Monsour Medical Center was a 100-bed hospital when it opened in Jeannette, Pennsylvania, in 1958. There was an eleven-story circular tower added in 1971 that increased the total number of beds to 250. The hospital was founded by brothers William, Roy, Robert, and Howard Monsour who were all physicians. The hospital provided medical care to those in Westmoreland County. The hospital closed in 2006 after failing to renew its medical license and has since been demolished starting in 2015. Monsour Medical Center was once a state-of-the-art hospital in its time, but was always plagued with debt.

==Hard times==
Monsour Medical Center filed for Chapter 11 bankruptcy in 1980, and remained in bankruptcy until 1989. The hospital also began having licensing problems in 2004, and then in 2006 ultimately closed its doors after failing to renew its medical license. The owners locked the doors and walked away from the building leaving behind medications, medical waste, patient files, and many more items that were left at the building. The building became a problem for the city of Jeanette and was plagued with vandals, arson fires, and multiple forms of hazardous waste. The hospital had been a public health concern for many years since its closure in 2006.

==Demolition==
The city of Jeannette never had the money to demolish the decaying building.
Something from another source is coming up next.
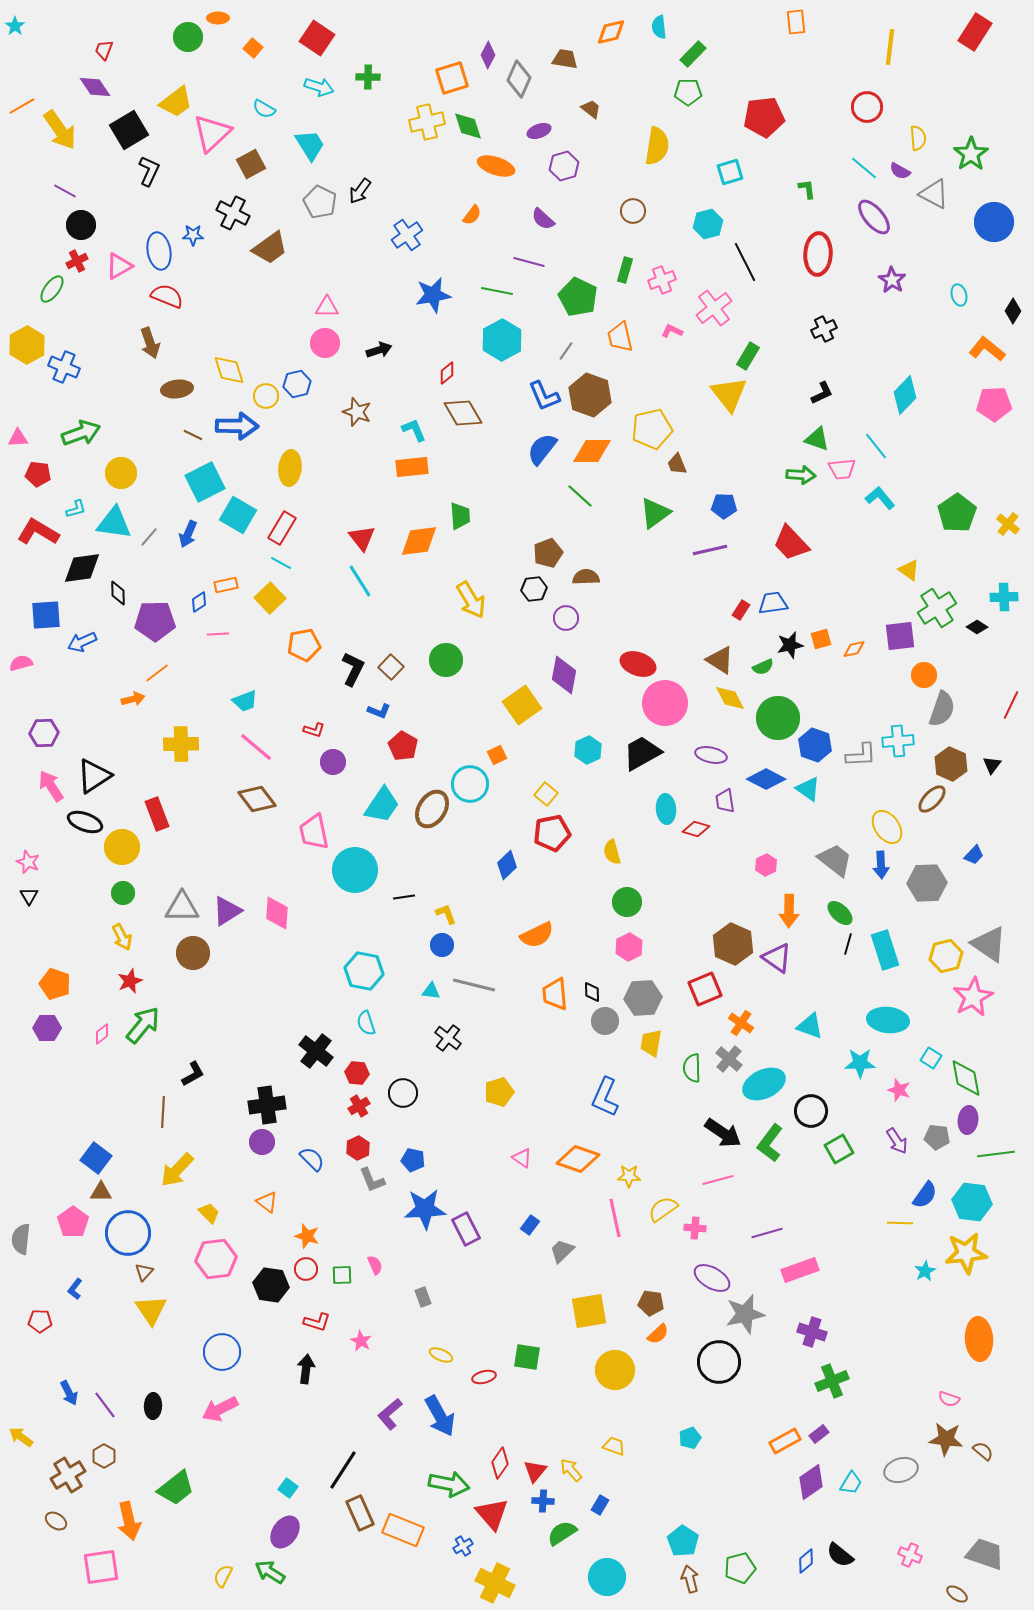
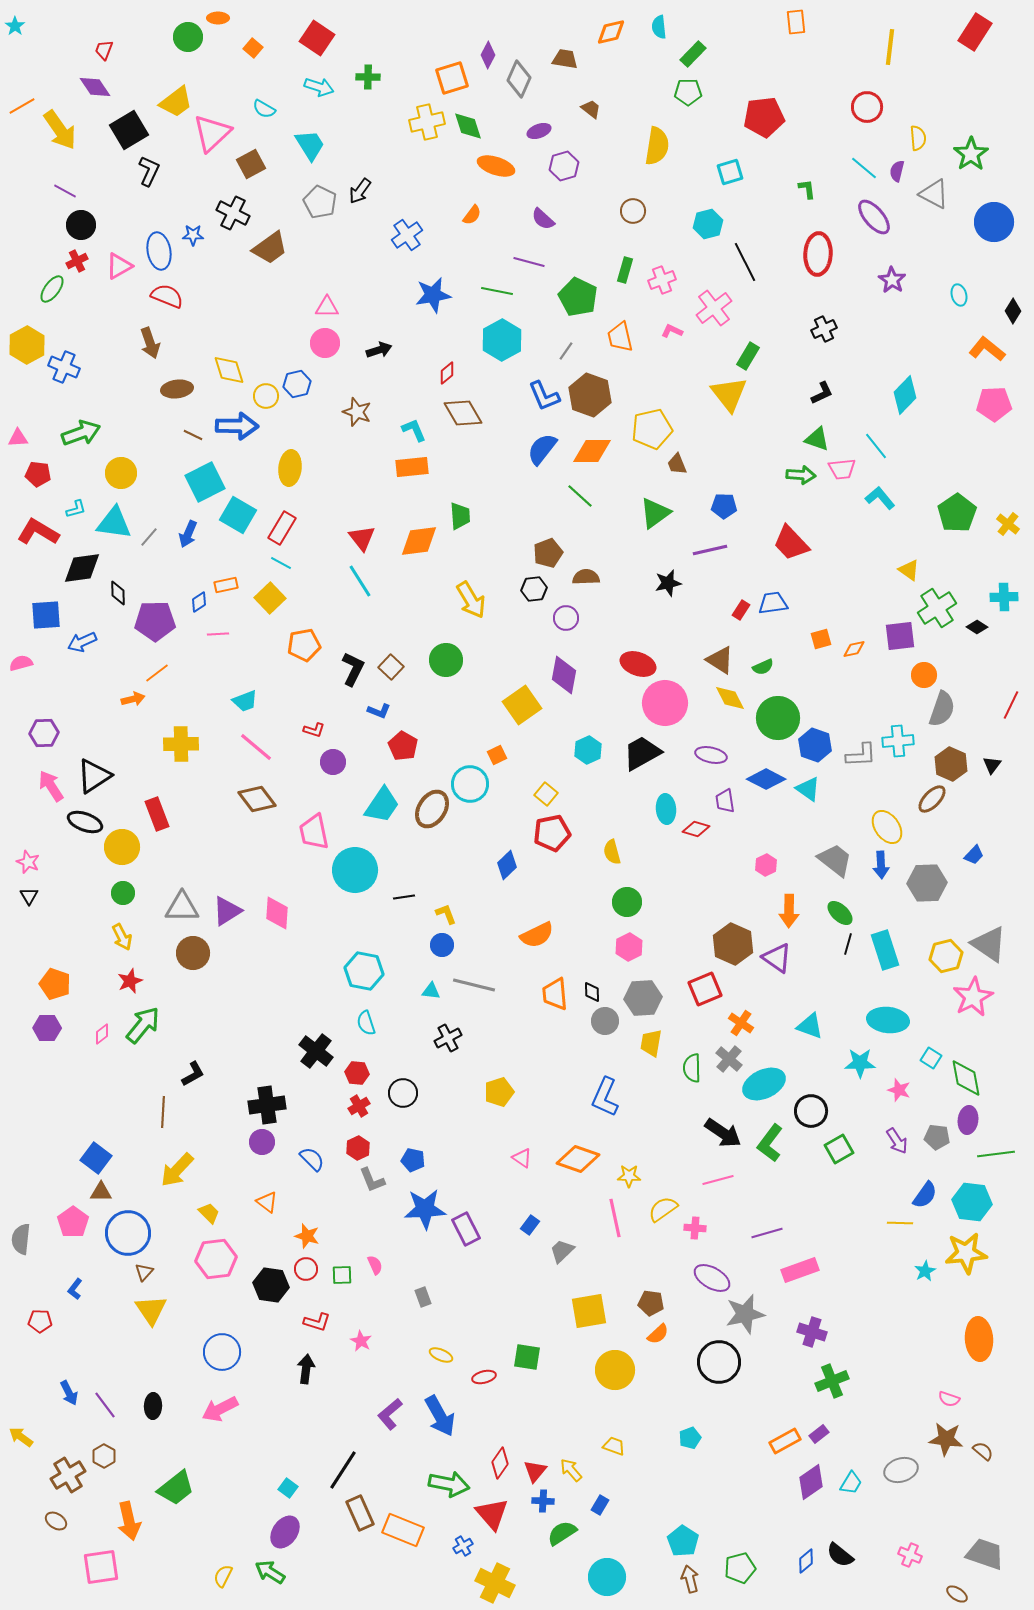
purple semicircle at (900, 171): moved 3 px left; rotated 75 degrees clockwise
black star at (790, 645): moved 122 px left, 62 px up
black cross at (448, 1038): rotated 24 degrees clockwise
The estimated cost of demolition was $250,000-$1 million and it was less money for the city to spend $25,000 per year to try and keep up with security and vandals. Finally, in 2014 a request was submitted for a state grant of $1 million to demolish the property. Demolition of the hospital, led by DORE construction out of Michigan, was completed in 2016. Cleanup was expensive and lasted several weeks after.